# Ego is funny



## soccer50 (Aug 3, 2003)

This new member of our gym walks in today and acts all hard. Us members are all nice to each other and theres only ego when theres a tourn. Well this guy comes in with a huge ego. Talkin bout how he fought 3 people. The instructor tries to teach him proper technique. BUT, he doesnt listen. He starts doing some TV boxing punches. He has bad form, no power, but a big *** ago. When it came to sparring, he got his *** kicked. HA, every time he got hit, he has an excuse. For Example,  i hooked his jaw, and he said "ah man, my shoulder socket is kinda messed up, so u kno, i cant really block fast". I kicked his thigh, and he said "ah damn, i just ran  2 miles and i cant really lift me leg up and block"

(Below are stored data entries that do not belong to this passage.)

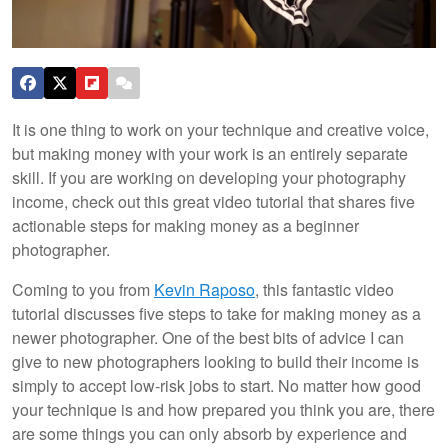
It is one thing to work on your technique and creative voice,
but making money with your work is an entirely separate
skill. If you are working on developing your photography
income, check out this great video tutorial that shares five
actionable steps for making money as a beginner
photographer.
Coming to you from
Kevin Raposo
, this fantastic video
tutorial discusses five steps to take for making money as a
newer photographer. One of the best bits of advice I can
give to new photographers looking to build their income is
simply to accept low-risk jobs to start. No matter how good
your technique is and how prepared you think you are, there
are some things you can only absorb by experience and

WTF? cmmon, ur wasting ur money. U come here to learn not to show off.


----------



## rachel (Aug 3, 2003)

sounds like he's really insecure. Either that or he's just an a**.


----------



## theletch1 (Aug 4, 2003)

> sounds like he's really insecure. Either that or he's just an a**.

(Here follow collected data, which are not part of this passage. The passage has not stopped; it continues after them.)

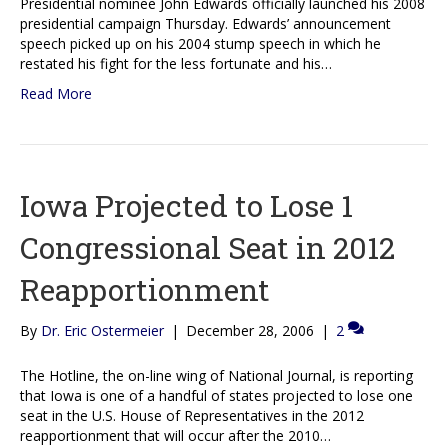
Presidential nominee John Edwards officially launched his 2008
presidential campaign Thursday. Edwards’ announcement
speech picked up on his 2004 stump speech in which he
restated his fight for the less fortunate and his…
Read More
Iowa Projected to Lose 1
Congressional Seat in 2012
Reapportionment
By
Dr. Eric Ostermeier
|
December 28, 2006
|
2
The Hotline, the on-line wing of National Journal, is reporting
that Iowa is one of a handful of states projected to lose one
seat in the U.S. House of Representatives in the 2012
reapportionment that will occur after the 2010…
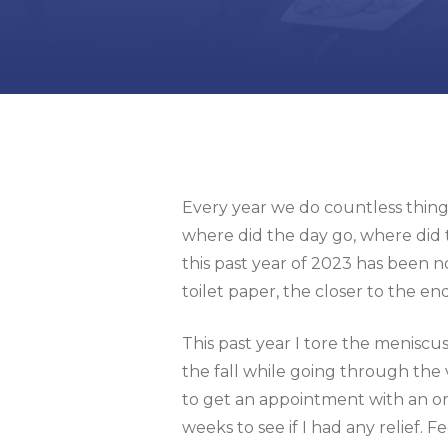
Every year we do countless things
where did the day go, where did 
this past year of 2023 has been no
toilet paper, the closer to the en
This past year I tore the menisc
the fall while going through the 
to get an appointment with an ort
weeks to see if I had any relief.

Rachel, that is very perceptive.  Too often guys have had their ego smashed one too many times and end up acting like that.  It often requires a Marine Corps boot camp mentality to change them...break them down to nothing and then build them back up.  I have no idea how to go about doing this myself but I saw it work wonders on Parris Island.  It may be something as simple as time for this guy to get comfortable with his classmates to be able to begin to show that he is not superman.  He may need time to begin to feel that he is proficient with the basics before he lightens up..... or he may be an a**.:shrug:


----------



## A.R.K. (Aug 5, 2003)

Ya'll are right on the money.  And it isn't limited to the MA world.  I've noticed the difference between male and female recruits in the academy when teaching firearms.  The female recruits are more open to instruction and often do extremely well.  Whereas occasionally we get a male recruit who's ego gets in the way and they do very poorly.  

Ego and learning definately do not go hand in hand.

:asian:


----------